> WHAT THE EXERCISE ASKS
Drop the pictures, then repeat every record exactly as it stands.

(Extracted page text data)
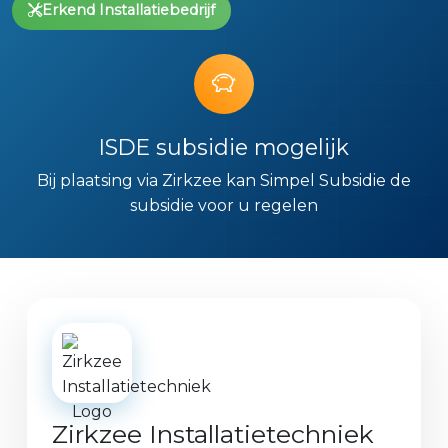
Erkend Installatiebedrijf
ISDE subsidie mogelijk
Bij plaatsing via Zirkzee kan Simpel Subsidie de
subsidie voor u regelen
Zirkzee Installatietechniek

> REPLY TO THE TASK
Erkend Installatiebedrijf
ISDE subsidie mogelijk
Bij plaatsing via Zirkzee kan Simpel Subsidie de
subsidie voor u regelen
Zirkzee Installatietechniek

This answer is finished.